From Docker Swarm to Proxmox HA: A Homelab Migration Journey - Victor Da Luz

After running a Docker Swarm cluster for a long time, I decided it was time to try something different. My setup had a Raspberry Pi 4 as the manager and two M1 Mac Minis as workers. The Docker Swarm setup was fine, but it was limiting because many commonly used Docker images still lack native Arm64 support, forcing slow emulation or outright failure. Since the entire cluster was ARM-based (Pi 4 and M1 Mac Minis), the lack of x86-64 image support was the constraint. Most of the time everything worked well, but sometimes services wouldn’t run on ARM or would have performance issues when emulation was required.

I’ve wanted to try Proxmox for a long time.

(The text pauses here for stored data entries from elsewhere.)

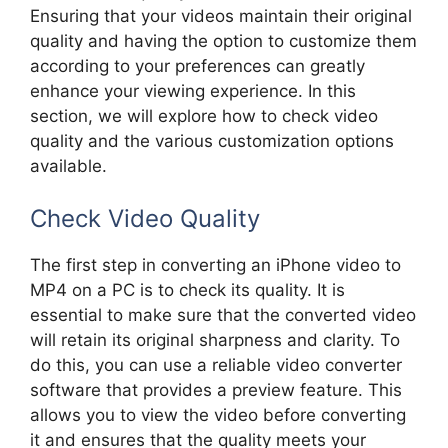
Ensuring that your videos maintain their original
quality and having the option to customize them
according to your preferences can greatly
enhance your viewing experience. In this
section, we will explore how to check video
quality and the various customization options
available.
Check Video Quality
The first step in converting an iPhone video to
MP4 on a PC is to check its quality. It is
essential to make sure that the converted video
will retain its original sharpness and clarity. To
do this, you can use a reliable video converter
software that provides a preview feature. This
allows you to view the video before converting
it and ensures that the quality meets your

The idea of running VMs and containers on dedicated hardware appealed to me, and I kept thinking about it but never had the right hardware. Then I found two Lenovo M710q mini PCs for cheap, and that was enough to push me to make the change. It wasn’t that Docker Swarm was broken or that I was unhappy with it. I just wanted to try Proxmox, and having the hardware made it the right time.

The migration to a Proxmox cluster represents more than just a platform change. It’s an opportunity to learn a different approach to infrastructure, address some limitations, and build something with better high availability. This is the story of how that migration happened and what I learned about the differences between Docker Swarm and Proxmox.

The biggest issue: the NAS as a single point of failure

The main problem with my Docker Swarm setup wasn’t Docker Swarm itself. It was that all Docker volumes were stored on the NAS via NFS mounts. Everything lived at /docker/volumes/, which meant the NAS became a single point of failure. If the NAS had problems, everything had problems. If the NAS went down, services couldn’t access their data.

This was probably the biggest issue I was hoping to solve with Proxmox. With Proxmox, I can store VMs and containers on local storage, with the option to replicate or backup to the NAS. The NAS becomes a backup target rather than a critical dependency. I’ll write more about this in another post, but addressing the single point of failure was a key motivation.

The ARM compatibility issues were also limiting. Since my entire cluster was ARM-based, I was constrained by which Docker images supported Arm64. When images lacked native Arm64 support, services either failed or ran slowly through emulation. Having x86 machines would eliminate that constraint.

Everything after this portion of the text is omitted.